**Records:**
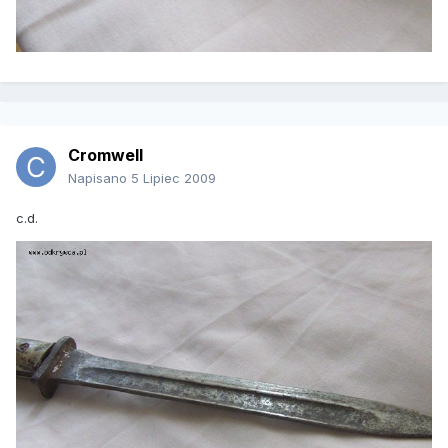
Cromwell
Napisano
5 Lipiec 2009
c.d.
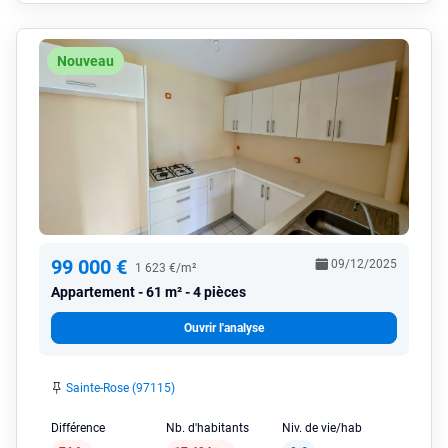
Nouveau
99 000 €
09/12/2025
1 623 €/m²
Appartement
61 m² - 4 pièces
Ouvrir l'analyse
Sainte-Rose (97115)
Différence
Nb. d'habitants
Niv. de vie/hab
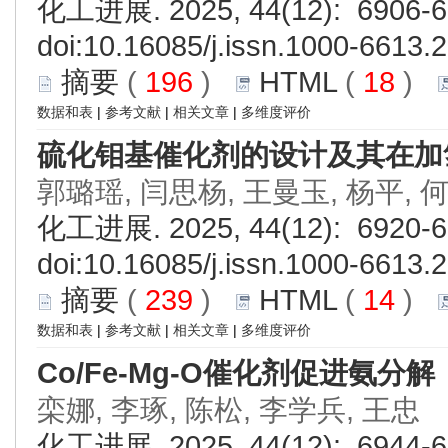
化工进展. 2025, 44(12): 6906-6
doi:
10.16085/j.issn.1000-6613.
摘要
(
196
)
HTML
(
18
)
数据和表
|
参考文献
|
相关文章
|
多维度评价
硫化钼基催化剂的设计及其在加
郭璐瑶, 闫思杨, 王曼玉, 杨平, 
化工进展. 2025, 44(12): 6920-6
doi:
10.16085/j.issn.1000-6613.
摘要
(
239
)
HTML
(
14
)
数据和表
|
参考文献
|
相关文章
|
多维度评价
Co/Fe-Mg-O催化剂促进氨分解
栾娜, 李琢, 陈松, 李学兵, 王忠
化工进展. 2025, 44(12): 6944-6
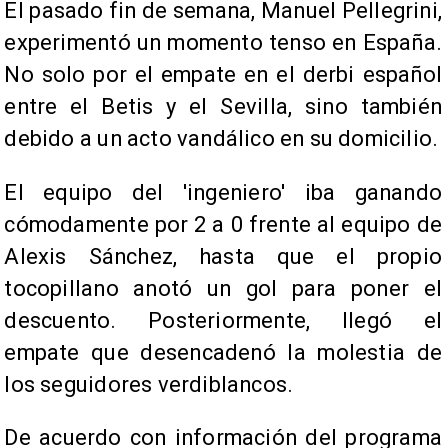
El pasado fin de semana, Manuel Pellegrini,
experimentó un momento tenso en España.
No solo por el empate en el derbi español
entre el Betis y el Sevilla, sino también
debido a un acto vandálico en su domicilio.
El equipo del 'ingeniero' iba ganando
cómodamente por 2 a 0 frente al equipo de
Alexis Sánchez, hasta que el propio
tocopillano anotó un gol para poner el
descuento. Posteriormente, llegó el
empate que desencadenó la molestia de
los seguidores verdiblancos.
De acuerdo con información del programa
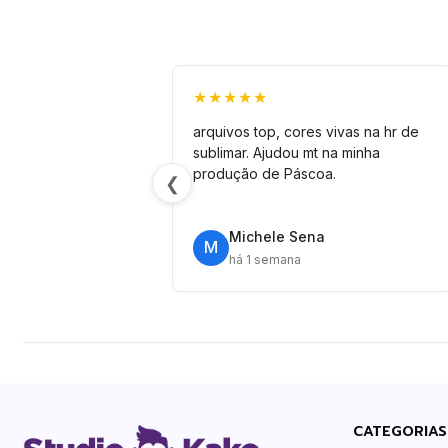
★★★★★
arquivos top, cores vivas na hr de
sublimar. Ajudou mt na minha
produção de Páscoa.
❮
Michele Sena
M
há 1 semana
CATEGORIAS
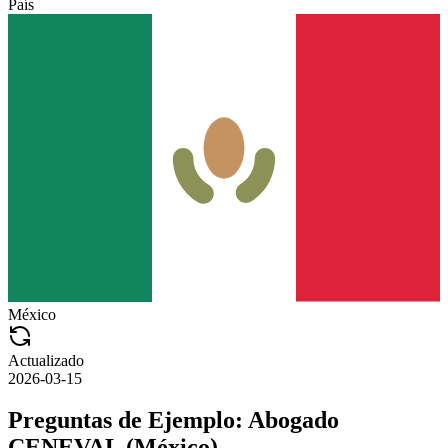
País
México
Actualizado
2026-03-15
Preguntas de Ejemplo:
Abogado
CENEVAL (México)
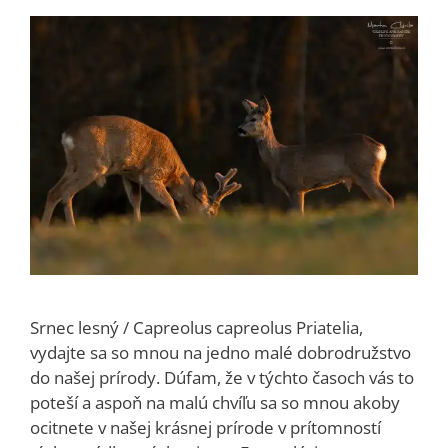
Srnec lesný / Capreolus capreolus Priatelia,
vydajte sa so mnou na jedno malé dobrodružstvo
do našej prírody. Dúfam, že v týchto časoch vás to
poteší a aspoň na malú chvíľu sa so mnou akoby
ocitnete v našej krásnej prírode v prítomností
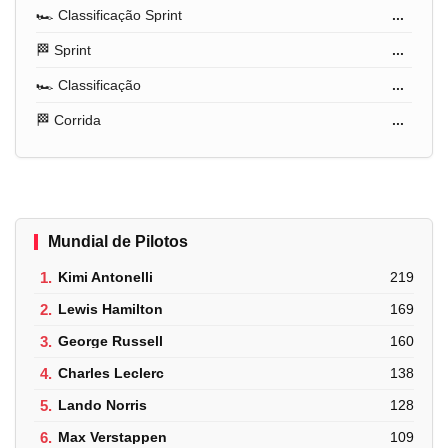
🏎️ Classificação Sprint
...
🏁 Sprint
...
🏎️ Classificação
...
🏁 Corrida
...
Mundial de Pilotos
1.
Kimi Antonelli
219
2.
Lewis Hamilton
169
3.
George Russell
160
4.
Charles Leclerc
138
5.
Lando Norris
128
6.
Max Verstappen
109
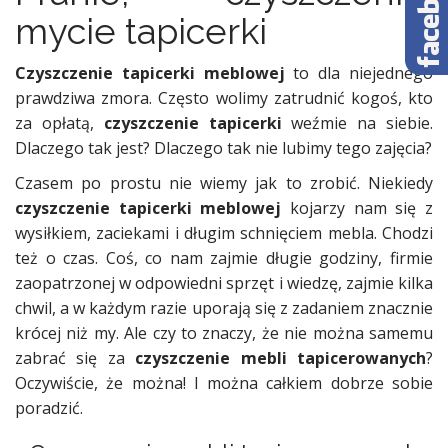
mycie tapicerki
Czyszczenie tapicerki meblowej
to dla niejednego
prawdziwa zmora. Często wolimy zatrudnić kogoś, kto
za opłatą,
czyszczenie tapicerki
weźmie na siebie.
Dlaczego tak jest? Dlaczego tak nie lubimy tego zajęcia?
Czasem po prostu nie wiemy jak to zrobić. Niekiedy
czyszczenie tapicerki meblowej
kojarzy nam się z
wysiłkiem, zaciekami i długim schnięciem mebla. Chodzi
też o czas. Coś, co nam zajmie długie godziny, firmie
zaopatrzonej w odpowiedni sprzęt i wiedzę, zajmie kilka
chwil, a w każdym razie uporają się z zadaniem znacznie
krócej niż my. Ale czy to znaczy, że nie można samemu
zabrać się za
czyszczenie mebli tapicerowanych
?
Oczywiście, że można! I można całkiem dobrze sobie
poradzić.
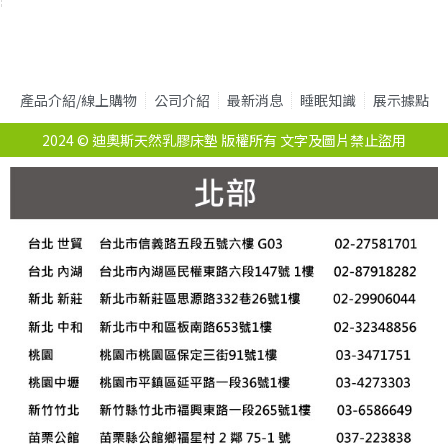
產品介紹/線上購物
公司介紹
最新消息
睡眠知識
展示據點
2024 © 迪奧斯天然乳膠床墊 版權所有 文字及圖片禁止盜用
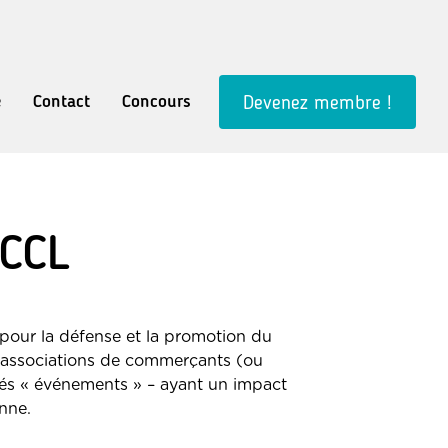
e
Contact
Concours
Devenez membre !
SCCL
our la défense et la promotion du
s associations de commerçants (ou
més « événements » – ayant un impact
nne.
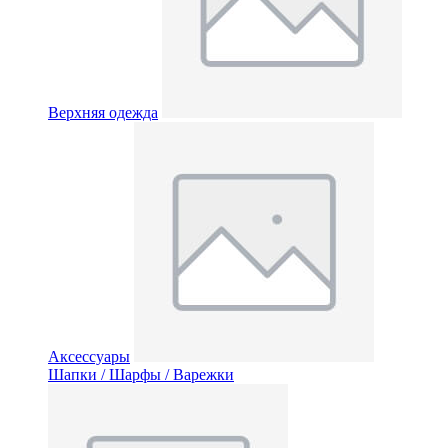
Верхняя одежда
Аксессуары
Шапки / Шарфы / Варежки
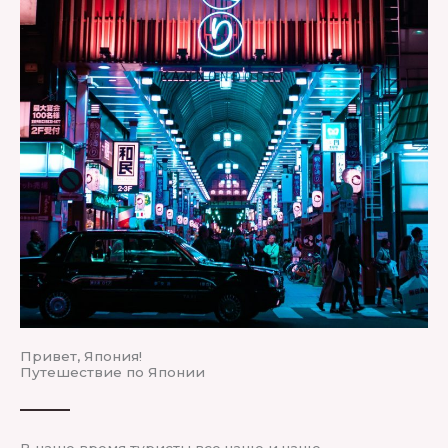
Привет, Япония!
Путешествие по Японии
В наше время туристы все чаще и чаще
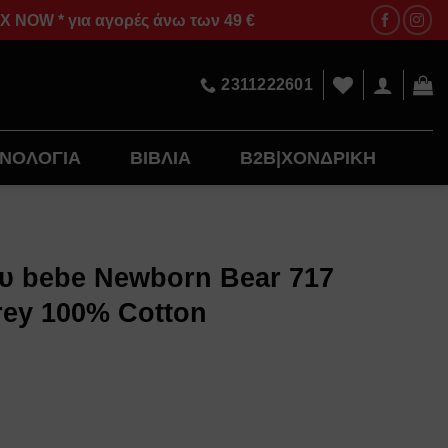
OW * για αγορές άνω των 49 €
2311222601
ΝΟΛΟΓΙΑ
ΒΙΒΛΙΑ
B2B|ΧΟΝΔΡΙΚΗ
ου bebe Newborn Bear 717
rey 100% Cotton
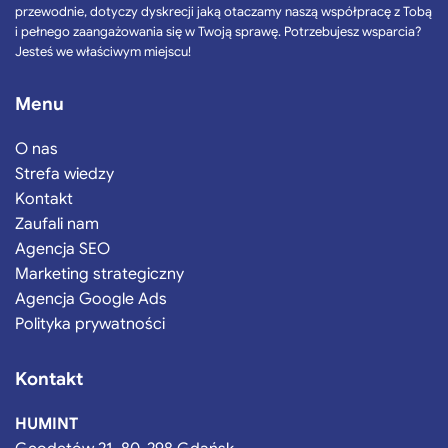
przewodnie, dotyczy dyskrecji jaką otaczamy naszą współpracę z Tobą
i pełnego zaangażowania się w Twoją sprawę. Potrzebujesz wsparcia?
Jesteś we właściwym miejscu!
Menu
O nas
Strefa wiedzy
Kontakt
Zaufali nam
Agencja SEO
Marketing strategiczny
Agencja Google Ads
Polityka prywatności
Kontakt
HUMINT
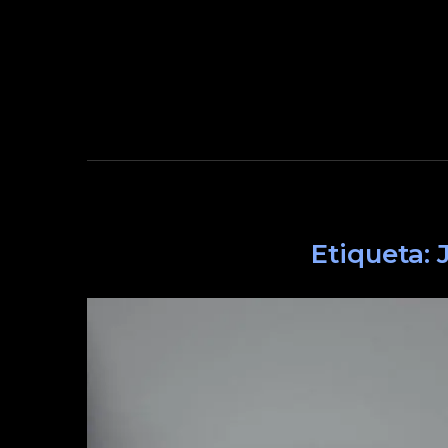
Etiqueta:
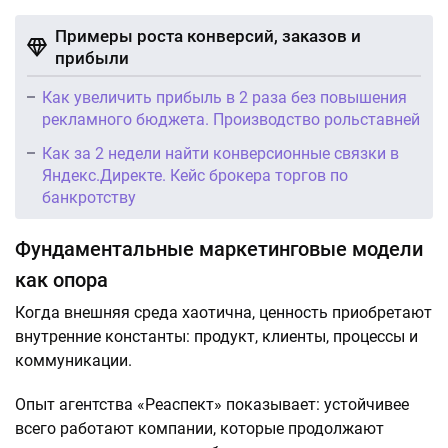
Примеры роста конверсий, заказов и
прибыли
Как увеличить прибыль в 2 раза без повышения
рекламного бюджета. Производство рольставней
Как за 2 недели найти конверсионные связки в
Яндекс.Директе. Кейс брокера торгов по
банкротству
Фундаментальные маркетинговые модели
как опора
Когда внешняя среда хаотична, ценность приобретают
внутренние константы: продукт, клиенты, процессы и
коммуникации.
Опыт агентства «Реаспект» показывает: устойчивее
всего работают компании, которые продолжают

**What is required:** Transcribe only this stretch of the data: the line with "Ouvrir l'analyse", the line with "Dlaczego tak jest?", and every line in between. Leave out the pictures.

**Exercise solution:**
Ouvrir l'analyse
Sainte-Rose (97115)
Différence
Nb. d'habitants
Niv. de vie/hab
化工进展. 2025, 44(12): 6906-6
doi:
10.16085/j.issn.1000-6613.
摘要
(
196
)
HTML
(
18
)
数据和表
|
参考文献
|
相关文章
|
多维度评价
硫化钼基催化剂的设计及其在加
郭璐瑶, 闫思杨, 王曼玉, 杨平, 
化工进展. 2025, 44(12): 6920-6
doi:
10.16085/j.issn.1000-6613.
摘要
(
239
)
HTML
(
14
)
数据和表
|
参考文献
|
相关文章
|
多维度评价
Co/Fe-Mg-O催化剂促进氨分解
栾娜, 李琢, 陈松, 李学兵, 王忠
化工进展. 2025, 44(12): 6944-6
El pasado fin de semana, Manuel Pellegrini,
experimentó un momento tenso en España.
No solo por el empate en el derbi español
entre el Betis y el Sevilla, sino también
debido a un acto vandálico en su domicilio.
El equipo del 'ingeniero' iba ganando
cómodamente por 2 a 0 frente al equipo de
Alexis Sánchez, hasta que el propio
tocopillano anotó un gol para poner el
descuento. Posteriormente, llegó el
empate que desencadenó la molestia de
los seguidores verdiblancos.
De acuerdo con información del programa
★★★★★
arquivos top, cores vivas na hr de
sublimar. Ajudou mt na minha
produção de Páscoa.
❮
Michele Sena
M
há 1 semana
CATEGORIAS
País
México
Actualizado
2026-03-15
Preguntas de Ejemplo:
Abogado
CENEVAL (México)
Srnec lesný / Capreolus capreolus Priatelia,
vydajte sa so mnou na jedno malé dobrodružstvo
do našej prírody. Dúfam, že v týchto časoch vás to
poteší a aspoň na malú chvíľu sa so mnou akoby
ocitnete v našej krásnej prírode v prítomností
🏎️ Classificação Sprint
...
🏁 Sprint
...
🏎️ Classificação
...
🏁 Corrida
...
Mundial de Pilotos
1.
Kimi Antonelli
219
2.
Lewis Hamilton
169
3.
George Russell
160
4.
Charles Leclerc
138
5.
Lando Norris
128
6.
Max Verstappen
109
mycie tapicerki
Czyszczenie tapicerki meblowej
to dla niejednego
prawdziwa zmora. Często wolimy zatrudnić kogoś, kto
za opłatą,
czyszczenie tapicerki
weźmie na siebie.
Dlaczego tak jest? Dlaczego tak nie lubimy tego zajęcia?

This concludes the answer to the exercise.